One day he might get lucky and find his fiancée loosely guarded. He then jumps on her and begins untangling her. While he does this, the alarm is sounded and all the women come to the bride’s aid, beating, kicking, scratching, and seriously trying to wound the young man. If he’s beaten back, the game continues. If he manages to strip her, he runs away. According to tradition, the bride then “tenderly” calls him back and invites him to her bed to stay.
5. Russia’s Hidden Whip Wedding Tradition
The playfulness and mirth so many other cultures incorporated into their marriage ceremonies is absent from the Russian weddings recorded in English Traditions and Foreign Customs. First, female friends of the groom make the bride get naked so they can check her for defects and report back. Then, if she passes muster, they have the church ceremony, throwing hops on the bride with the wish she has as many babies as hops on the ground. Then they have a wedding feast, at which the bride and groom must sit, but not eat anything. Meanwhile, a choir of children sing the most obscene, dirty songs the language contains. Finally the wedding party proceeds to the marital chamber.
The husband, who has concealed a trinket and a small whip in each boot, then “orders the bride to pull off his boots; and if it happen that she pull off that first which has the trinket, he gives it her, and it is considered as an omen of good fortune to her; but it is reckoned unfortunate if she take off that first which contains the whip. In that case, the husband gives her a stroke with it, as an earnest of what she is to expect in future.”

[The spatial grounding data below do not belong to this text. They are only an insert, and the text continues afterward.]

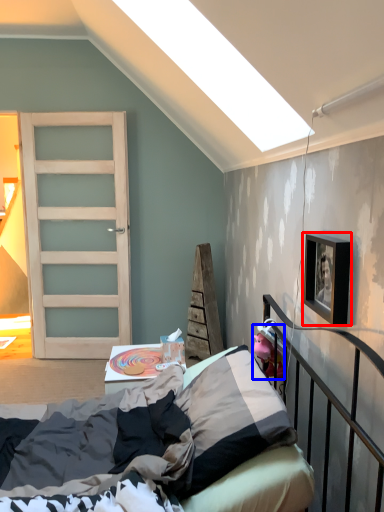 Question: Which object appears farthest to the camera in this image, picture frame (highlighted by a red box) or toy (highlighted by a blue box)?

Choices:
 (A) picture frame
 (B) toy

Answer: (B) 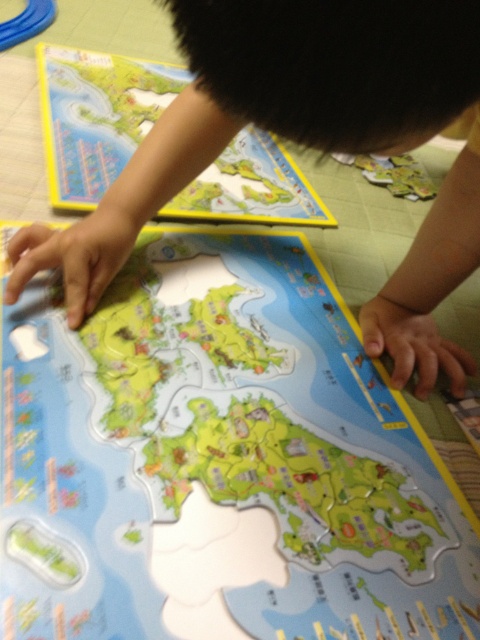 Question: Which of the following is the farthest from the observer?

Choices:
 (A) (271, 104)
 (B) (168, 211)
 (C) (289, 268)

Answer: (B)

Question: Does light blue plastic map at center appear on the left side of smooth skin at center?

Choices:
 (A) no
 (B) yes

Answer: (B)

Question: Which point appears farthest from the camera in this image?

Choices:
 (A) (36, 612)
 (B) (416, 348)

Answer: (B)

Question: Does smooth skin at center lie behind yellow paper map at upper left?

Choices:
 (A) no
 (B) yes

Answer: (A)

Question: Estimate the real-world distances between objects in this image. Which object is farther from the yellow paper map at upper left?

Choices:
 (A) smooth skin at center
 (B) light blue plastic map at center

Answer: (A)

Question: Can you confirm if light blue plastic map at center is positioned above smooth skin at center?

Choices:
 (A) no
 (B) yes

Answer: (A) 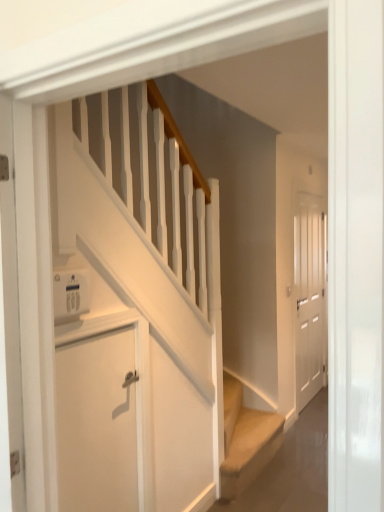 Question: Does white matte door at lower left, which appears as the 1th door when viewed from the front, lie in front of white plastic thermostat at upper left?

Choices:
 (A) yes
 (B) no

Answer: (B)

Question: Considering the relative sizes of white matte door at lower left, which appears as the first door when viewed from the left, and white plastic thermostat at upper left in the image provided, is white matte door at lower left, which appears as the first door when viewed from the left, bigger than white plastic thermostat at upper left?

Choices:
 (A) yes
 (B) no

Answer: (A)

Question: Is white matte door at lower left, which appears as the 1th door when viewed from the front, to the right of white plastic thermostat at upper left from the viewer's perspective?

Choices:
 (A) yes
 (B) no

Answer: (A)

Question: Could you tell me if white matte door at lower left, which appears as the first door when viewed from the left, is facing white plastic thermostat at upper left?

Choices:
 (A) yes
 (B) no

Answer: (B)

Question: From a real-world perspective, is white matte door at lower left, which appears as the first door when viewed from the left, below white plastic thermostat at upper left?

Choices:
 (A) no
 (B) yes

Answer: (B)

Question: Considering the relative sizes of white matte door at lower left, which appears as the first door when viewed from the left, and white plastic thermostat at upper left in the image provided, is white matte door at lower left, which appears as the first door when viewed from the left, taller than white plastic thermostat at upper left?

Choices:
 (A) yes
 (B) no

Answer: (A)

Question: Considering the relative sizes of white plastic thermostat at upper left and white matte door at lower left, which ranks as the second door in right-to-left order, in the image provided, is white plastic thermostat at upper left smaller than white matte door at lower left, which ranks as the second door in right-to-left order,?

Choices:
 (A) yes
 (B) no

Answer: (A)

Question: Is white plastic thermostat at upper left positioned in front of white matte door at lower left, which appears as the 1th door when viewed from the front?

Choices:
 (A) yes
 (B) no

Answer: (A)

Question: Is white plastic thermostat at upper left at the left side of white matte door at lower left, which ranks as the second door in right-to-left order?

Choices:
 (A) no
 (B) yes

Answer: (B)

Question: From a real-world perspective, is white plastic thermostat at upper left on white matte door at lower left, which appears as the 1th door when viewed from the front?

Choices:
 (A) yes
 (B) no

Answer: (A)

Question: Is white plastic thermostat at upper left oriented towards white matte door at lower left, which ranks as the second door in right-to-left order?

Choices:
 (A) no
 (B) yes

Answer: (A)

Question: Is white plastic thermostat at upper left placed right next to white matte door at lower left, which ranks as the second door in right-to-left order?

Choices:
 (A) yes
 (B) no

Answer: (B)

Question: From the image's perspective, is white matte door at right, the 1th door viewed from the back, under white matte door at lower left, which ranks as the second door in right-to-left order?

Choices:
 (A) no
 (B) yes

Answer: (A) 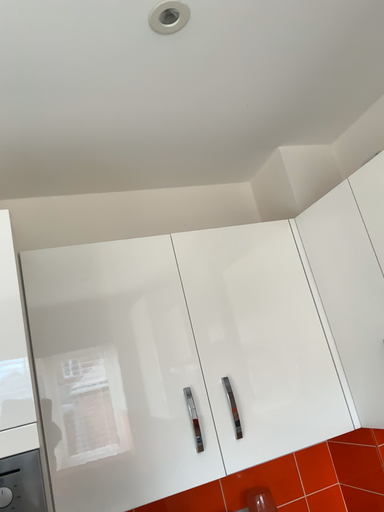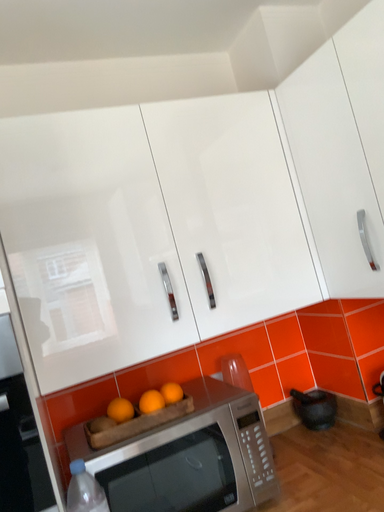 Question: Which way did the camera rotate in the video?

Choices:
 (A) rotated upward
 (B) rotated downward

Answer: (B) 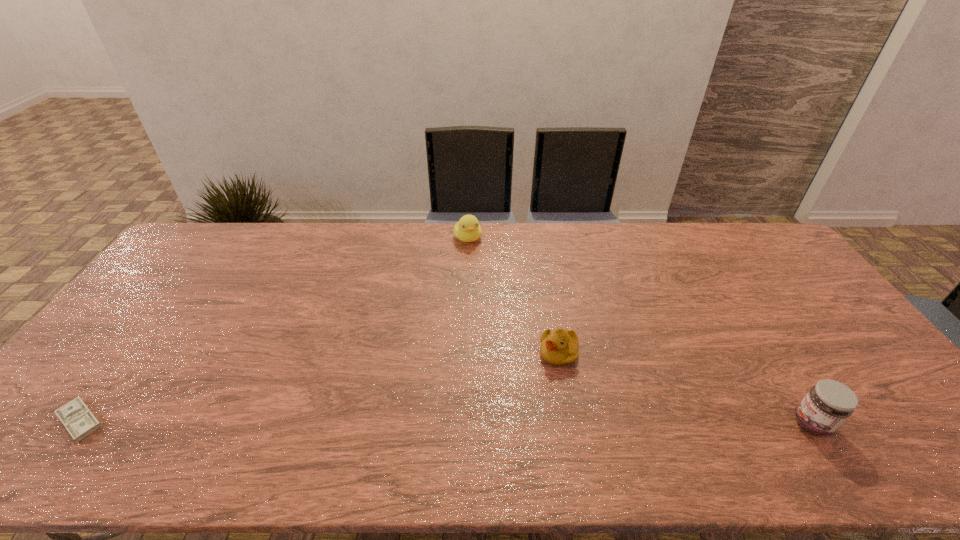 Find the location of a particular element. vacant region that satisfies the following two spatial constraints: 1. on the front side of the rightmost object; 2. on the front label of the farther duckling is located at coordinates (462, 423).

I want to click on vacant space that satisfies the following two spatial constraints: 1. on the front side of the shortest object; 2. on the front label of the jam, so click(78, 423).

The image size is (960, 540). Find the location of `free location that satisfies the following two spatial constraints: 1. on the front side of the farther duckling; 2. on the left side of the nearer duckling`. free location that satisfies the following two spatial constraints: 1. on the front side of the farther duckling; 2. on the left side of the nearer duckling is located at coordinates (464, 353).

The width and height of the screenshot is (960, 540). What are the coordinates of `free location that satisfies the following two spatial constraints: 1. on the front side of the third object from right to left; 2. on the front label of the rightmost object` in the screenshot? It's located at (462, 423). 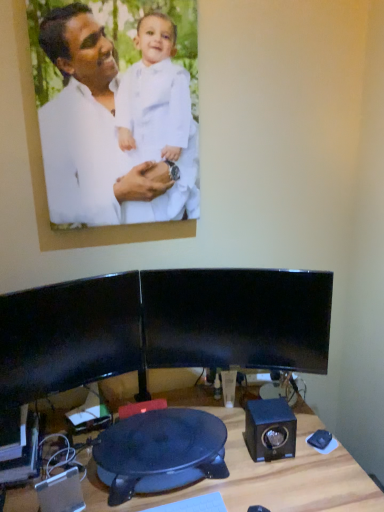 Question: From a real-world perspective, does black plastic speaker at lower left, the 2th speaker when ordered from back to front, sit lower than black plastic swivel chair at center?

Choices:
 (A) no
 (B) yes

Answer: (A)

Question: Can you confirm if black plastic speaker at lower left, marked as the 1th speaker in a front-to-back arrangement, is thinner than black plastic swivel chair at center?

Choices:
 (A) yes
 (B) no

Answer: (A)

Question: Is black plastic speaker at lower left, the 2th speaker when ordered from back to front, far away from black plastic swivel chair at center?

Choices:
 (A) yes
 (B) no

Answer: (B)

Question: Can you confirm if black plastic speaker at lower left, which ranks as the 1th speaker in left-to-right order, is wider than black plastic swivel chair at center?

Choices:
 (A) yes
 (B) no

Answer: (B)

Question: Is black plastic speaker at lower left, marked as the 1th speaker in a front-to-back arrangement, facing away from black plastic swivel chair at center?

Choices:
 (A) no
 (B) yes

Answer: (A)

Question: In terms of width, does blue matte speaker at lower right, the first speaker viewed from the back, look wider or thinner when compared to wooden desk at lower center?

Choices:
 (A) thin
 (B) wide

Answer: (A)

Question: Considering the relative positions of blue matte speaker at lower right, which appears as the 2th speaker when viewed from the front, and wooden desk at lower center in the image provided, is blue matte speaker at lower right, which appears as the 2th speaker when viewed from the front, to the left or to the right of wooden desk at lower center?

Choices:
 (A) left
 (B) right

Answer: (B)

Question: Relative to wooden desk at lower center, is blue matte speaker at lower right, the first speaker viewed from the back, in front or behind?

Choices:
 (A) behind
 (B) front

Answer: (A)

Question: Is blue matte speaker at lower right, the first speaker viewed from the back, taller or shorter than wooden desk at lower center?

Choices:
 (A) tall
 (B) short

Answer: (B)

Question: From a real-world perspective, relative to black plastic speaker at lower left, marked as the 1th speaker in a front-to-back arrangement, is white matte picture frame at upper left vertically above or below?

Choices:
 (A) above
 (B) below

Answer: (A)

Question: Considering the positions of point pyautogui.click(x=72, y=88) and point pyautogui.click(x=62, y=509), is point pyautogui.click(x=72, y=88) closer or farther from the camera than point pyautogui.click(x=62, y=509)?

Choices:
 (A) closer
 (B) farther

Answer: (B)

Question: Is white matte picture frame at upper left wider or thinner than black plastic speaker at lower left, which ranks as the 1th speaker in left-to-right order?

Choices:
 (A) wide
 (B) thin

Answer: (B)

Question: From the image's perspective, is white matte picture frame at upper left located above or below black plastic speaker at lower left, which is counted as the second speaker, starting from the right?

Choices:
 (A) above
 (B) below

Answer: (A)

Question: Considering the relative positions of black glossy monitor at center, acting as the second computer monitor starting from the left, and wooden desk at lower center in the image provided, is black glossy monitor at center, acting as the second computer monitor starting from the left, to the left or to the right of wooden desk at lower center?

Choices:
 (A) left
 (B) right

Answer: (B)

Question: From a real-world perspective, relative to wooden desk at lower center, is black glossy monitor at center, acting as the second computer monitor starting from the left, vertically above or below?

Choices:
 (A) above
 (B) below

Answer: (A) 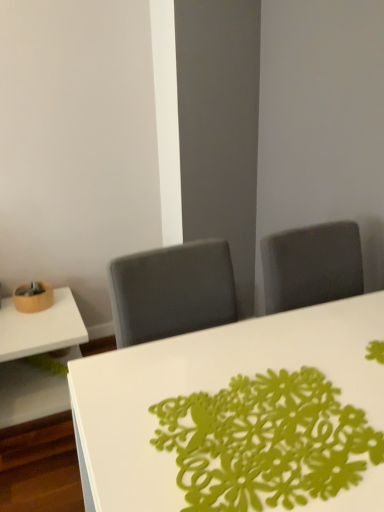 Locate an element on the screen. The height and width of the screenshot is (512, 384). empty space that is ontop of white glossy table at lower left, the first table positioned from the left (from a real-world perspective) is located at coordinates (32, 322). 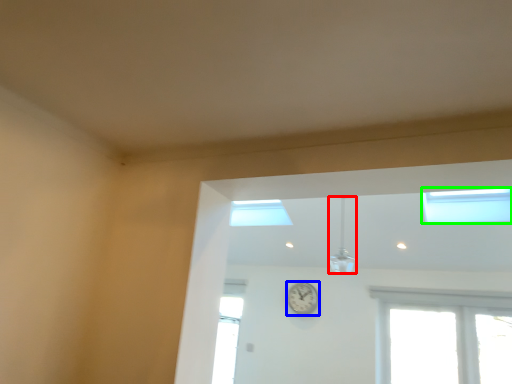 Question: Estimate the real-world distances between objects in this image. Which object is closer to light fixture (highlighted by a red box), clock (highlighted by a blue box) or window (highlighted by a green box)?

Choices:
 (A) clock
 (B) window

Answer: (A) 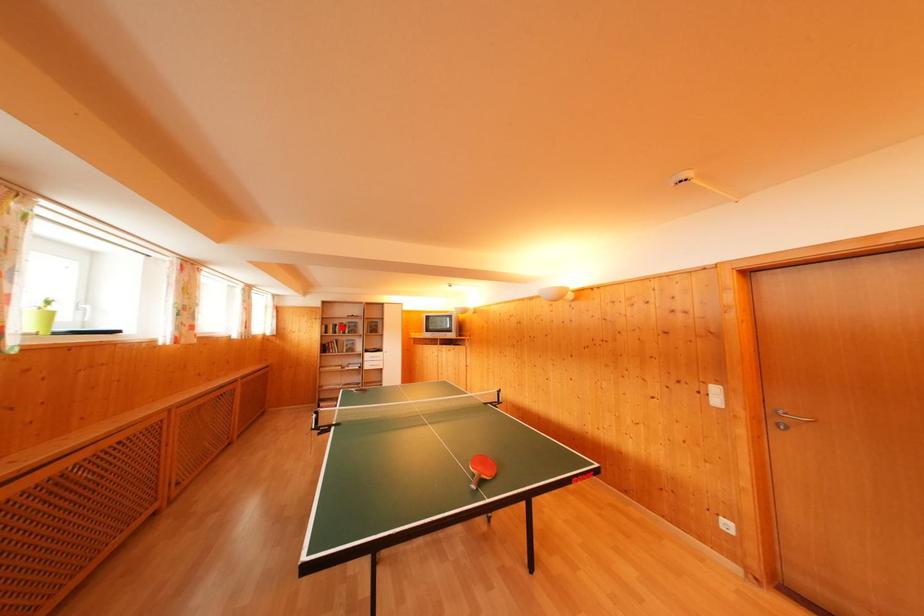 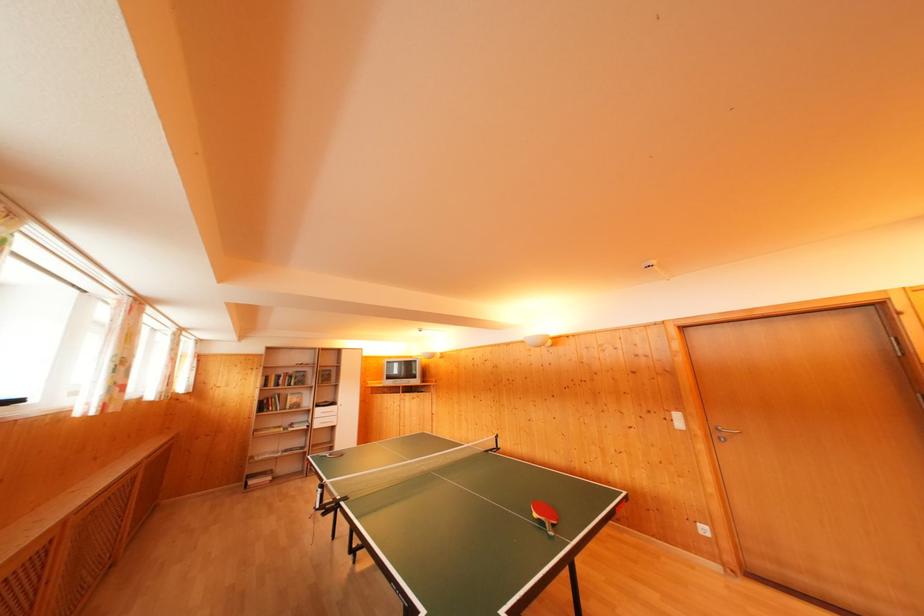 The point at the highlighted location is marked in the first image. Where is the corresponding point in the second image?

(286, 377) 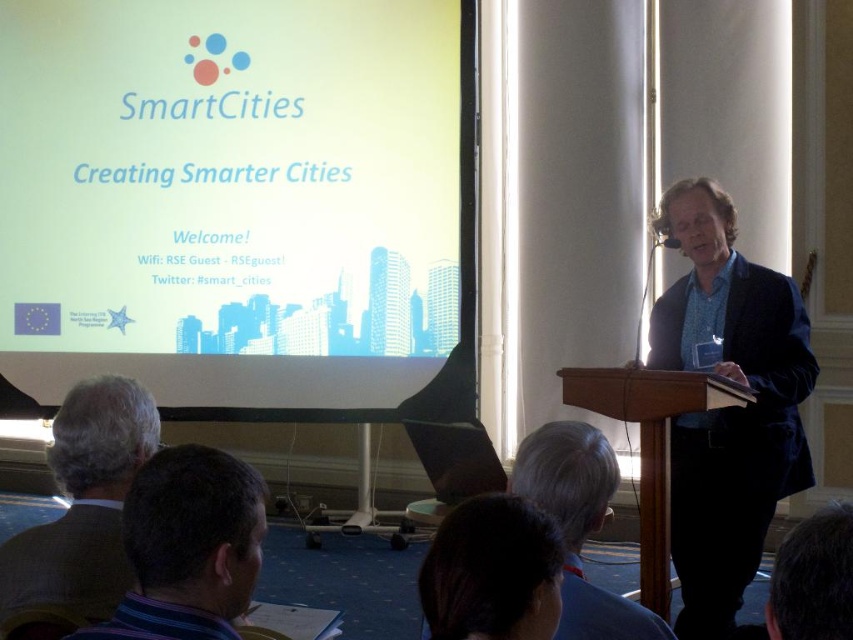 You are a photographer positioned at the camera. You want to capture a closeup shot of the blue fabric shirt at center. Considering the current distance, can you move closer to achieve this without exceeding the room dimensions?

The blue fabric shirt at center is 8.64 feet away from the camera. Since the room has a carpeted floor with a blue pattern and neutral beige walls, there is likely enough space to move closer to achieve the closeup shot.

You are a stagehand who needs to adjust the distance between the white matte projection screen at upper center and the dark blue striped shirt at lower left to exactly 3 meters for optimal viewing. How much should you move the screen or the shirt?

Then the couple are left alone for two hours while old women wait outside the door. The bride is to then present to the women “the marks of her virginity.” The old women braid the bride’s freshly disheveled hair and go demand the dowry from the parents.
6. The Swedish Tradition of Giving Wives the Upper Foot
In Sweden, they conjured little tricks to make sure the wife had the upper hand in marriage. According to E. Lumley’s 1851 Scandinavian Popular Traditions and Superstitions, a bride had to attempt to see the groom before he could see her to ensure she remained in charge. She also had to keep one of her feet in front of his feet during the entire ceremony, and sit down first at the following wedding banquet. The bride then had to drop an item so her groom could bend over and pick it up; this served as assurance that he would always “bend his back to her will.”
7. The Tradition of Beating the Groom
Here’s a tradition, recorded in 1921’s The History of Human Marriage, Volume 2, that was shared as by people who lived in what’s now Belarus and as well as folks in Colombia. In Belarus, the groom’s best man follows the couple into the bedroom, waits until they’re under the covers, beats his friend with a whip, and yells, “Look at each other, kiss, and embrace! Fast!” In old Colombia, the whip-man follows the couple to their marital hut and yells at the groom, “Take the woman!” and then beats him with a whip.
8. The Dutch Tradition of Reminding Men to Appreciate Cats
If someone was looking for a wife in the 19th-century Netherlands, it was helpful to appreciate cats. According to one bit of advice recorded in Northern Mythology: North German and Netherlandish Popular Traditions and Superstitions by E. Lumley: “Those who do not like cats will not get handsome wives.”
A version of this story originally ran in 2014; it has been updated for 2024.